Longer term, Mr Brown said he was encouraging the government to think about what a plan to procure satellites over the next 10 years might look like “as opposed to a program of well-intentioned but ultimately adhoc grants, which is what we have at the moment”.
He said signs were encouraging and that there had been “one important change that’s happened in the last 12 months” in conversations with government.
“When I first started in this job, I used to hear from government … that [space] is going to be private-led, this is going to be private investment, [and that] government will just kind of be hands-off and help [the industry] grow. That’s just not going to work. It doesn’t work in space anywhere in the world.
“We’ve seen the message on that change from government now, from the Prime Minister down. We’re hearing, ‘OK, we get it, government needs to play a big role both as a client, but also in terms of pointing the way.”
While Industry Minister Porter didn’t give any hints on whether space agency funding would be boosted, he pointed to the $150 million Moon to Mars initiative and the government’s $1.5 billion Modern Manufacturing Strategy, which also includes space as one of six national manufacturing priority areas, as initiatives the government was undertaking to assist the sector.
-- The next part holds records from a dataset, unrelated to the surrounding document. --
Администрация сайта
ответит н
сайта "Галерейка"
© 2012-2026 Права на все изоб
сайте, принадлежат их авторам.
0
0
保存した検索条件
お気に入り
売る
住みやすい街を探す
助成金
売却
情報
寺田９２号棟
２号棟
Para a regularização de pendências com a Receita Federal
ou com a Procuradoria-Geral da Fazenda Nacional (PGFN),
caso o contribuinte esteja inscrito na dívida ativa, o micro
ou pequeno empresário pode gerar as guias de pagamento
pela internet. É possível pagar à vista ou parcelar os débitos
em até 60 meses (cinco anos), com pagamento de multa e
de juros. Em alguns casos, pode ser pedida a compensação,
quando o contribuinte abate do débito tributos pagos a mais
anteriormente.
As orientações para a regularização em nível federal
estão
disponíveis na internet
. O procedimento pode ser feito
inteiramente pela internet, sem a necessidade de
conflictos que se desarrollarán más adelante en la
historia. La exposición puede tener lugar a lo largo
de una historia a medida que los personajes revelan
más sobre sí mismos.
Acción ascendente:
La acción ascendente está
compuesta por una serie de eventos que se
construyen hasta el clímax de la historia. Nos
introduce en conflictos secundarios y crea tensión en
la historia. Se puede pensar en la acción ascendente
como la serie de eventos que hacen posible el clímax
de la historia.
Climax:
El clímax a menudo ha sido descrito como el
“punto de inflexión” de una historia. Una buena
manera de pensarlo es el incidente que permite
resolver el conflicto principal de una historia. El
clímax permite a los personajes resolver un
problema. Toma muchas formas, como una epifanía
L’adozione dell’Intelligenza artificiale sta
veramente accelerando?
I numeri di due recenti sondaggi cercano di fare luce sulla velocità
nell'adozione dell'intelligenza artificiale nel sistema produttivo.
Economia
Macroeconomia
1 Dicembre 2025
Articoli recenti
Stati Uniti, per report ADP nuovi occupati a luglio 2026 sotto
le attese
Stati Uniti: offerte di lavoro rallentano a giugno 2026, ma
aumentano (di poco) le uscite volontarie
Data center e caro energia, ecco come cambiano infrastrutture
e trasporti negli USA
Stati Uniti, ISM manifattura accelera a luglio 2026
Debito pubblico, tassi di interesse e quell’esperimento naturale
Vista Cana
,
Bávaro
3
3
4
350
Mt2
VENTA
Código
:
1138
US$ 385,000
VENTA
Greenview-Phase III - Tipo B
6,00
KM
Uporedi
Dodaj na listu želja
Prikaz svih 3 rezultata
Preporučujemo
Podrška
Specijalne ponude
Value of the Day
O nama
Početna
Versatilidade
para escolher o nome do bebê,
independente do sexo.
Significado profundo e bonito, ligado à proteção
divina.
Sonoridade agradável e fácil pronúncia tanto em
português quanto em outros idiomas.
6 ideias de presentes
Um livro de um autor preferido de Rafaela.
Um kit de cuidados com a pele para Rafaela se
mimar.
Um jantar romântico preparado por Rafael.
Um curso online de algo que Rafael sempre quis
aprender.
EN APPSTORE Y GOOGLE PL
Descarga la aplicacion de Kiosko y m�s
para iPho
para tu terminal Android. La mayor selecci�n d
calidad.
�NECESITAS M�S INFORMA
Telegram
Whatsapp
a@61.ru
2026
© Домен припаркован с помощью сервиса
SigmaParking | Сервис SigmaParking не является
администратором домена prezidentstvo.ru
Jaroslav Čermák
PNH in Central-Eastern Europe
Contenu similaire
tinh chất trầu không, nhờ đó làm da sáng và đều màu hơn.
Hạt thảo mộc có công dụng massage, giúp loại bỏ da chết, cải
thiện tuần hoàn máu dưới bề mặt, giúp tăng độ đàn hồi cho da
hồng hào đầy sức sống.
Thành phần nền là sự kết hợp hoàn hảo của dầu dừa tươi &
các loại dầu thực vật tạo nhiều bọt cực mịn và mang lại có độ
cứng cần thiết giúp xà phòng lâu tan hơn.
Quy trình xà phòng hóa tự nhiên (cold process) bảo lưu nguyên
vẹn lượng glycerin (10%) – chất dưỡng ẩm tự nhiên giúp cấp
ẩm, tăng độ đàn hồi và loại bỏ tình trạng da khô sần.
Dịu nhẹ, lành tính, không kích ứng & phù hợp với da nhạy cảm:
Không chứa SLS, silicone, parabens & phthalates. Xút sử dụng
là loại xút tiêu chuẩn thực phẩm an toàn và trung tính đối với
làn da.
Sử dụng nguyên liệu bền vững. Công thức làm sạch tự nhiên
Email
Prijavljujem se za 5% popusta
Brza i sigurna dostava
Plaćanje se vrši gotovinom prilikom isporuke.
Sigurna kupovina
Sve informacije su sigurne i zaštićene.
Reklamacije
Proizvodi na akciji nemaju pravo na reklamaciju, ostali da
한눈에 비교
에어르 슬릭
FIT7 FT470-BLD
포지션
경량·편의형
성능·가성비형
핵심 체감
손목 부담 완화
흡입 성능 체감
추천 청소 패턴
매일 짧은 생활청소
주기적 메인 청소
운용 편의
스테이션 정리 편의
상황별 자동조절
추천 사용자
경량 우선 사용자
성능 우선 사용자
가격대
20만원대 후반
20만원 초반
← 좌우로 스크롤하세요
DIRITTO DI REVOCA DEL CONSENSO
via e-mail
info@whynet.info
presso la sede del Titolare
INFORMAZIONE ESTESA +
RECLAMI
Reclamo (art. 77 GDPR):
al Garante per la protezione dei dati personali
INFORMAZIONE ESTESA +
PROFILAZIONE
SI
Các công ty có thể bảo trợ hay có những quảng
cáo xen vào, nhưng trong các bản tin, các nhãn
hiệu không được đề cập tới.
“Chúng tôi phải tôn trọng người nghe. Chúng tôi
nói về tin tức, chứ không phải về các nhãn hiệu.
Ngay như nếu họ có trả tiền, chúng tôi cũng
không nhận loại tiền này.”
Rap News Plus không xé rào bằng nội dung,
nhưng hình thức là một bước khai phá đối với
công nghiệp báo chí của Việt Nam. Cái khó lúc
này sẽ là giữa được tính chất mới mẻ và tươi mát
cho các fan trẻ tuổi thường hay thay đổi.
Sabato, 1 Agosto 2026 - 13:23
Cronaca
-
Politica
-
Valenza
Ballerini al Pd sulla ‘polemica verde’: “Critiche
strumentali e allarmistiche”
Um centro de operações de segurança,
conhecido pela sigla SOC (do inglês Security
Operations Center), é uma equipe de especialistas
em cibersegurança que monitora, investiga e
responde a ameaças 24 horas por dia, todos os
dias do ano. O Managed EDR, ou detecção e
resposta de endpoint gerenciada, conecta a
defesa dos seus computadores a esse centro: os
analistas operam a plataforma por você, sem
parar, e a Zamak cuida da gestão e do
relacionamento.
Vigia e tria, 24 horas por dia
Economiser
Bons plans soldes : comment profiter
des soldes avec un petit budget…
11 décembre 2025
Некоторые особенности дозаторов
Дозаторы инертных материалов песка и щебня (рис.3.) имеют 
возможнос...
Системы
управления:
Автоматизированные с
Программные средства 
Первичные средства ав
“The work of the Australian Space Agency complements significant investment across the sector of over $700 million by the government since the agency was established in 2018 in order to grow in the civil space sector and create jobs right across the supply chain,” Mr Porter said.
Labor’s industry and innovation spokesperson Ed Husic said Labor has “enormous belief in Australia’s ability to innovate, and we are looking at every possible way to support emerging industries to provide strong and steady jobs for the future”.
“I’m in ongoing consultation with the Space Industry Association and am always energised by their ideas on how to best support the growth of Australia’s space sector,” Mr Husic said. “This year Labor announced a National Reconstruction Fund which will provide up to $15 billion of capital to invest in job-creating projects through loans, equity and guarantees.”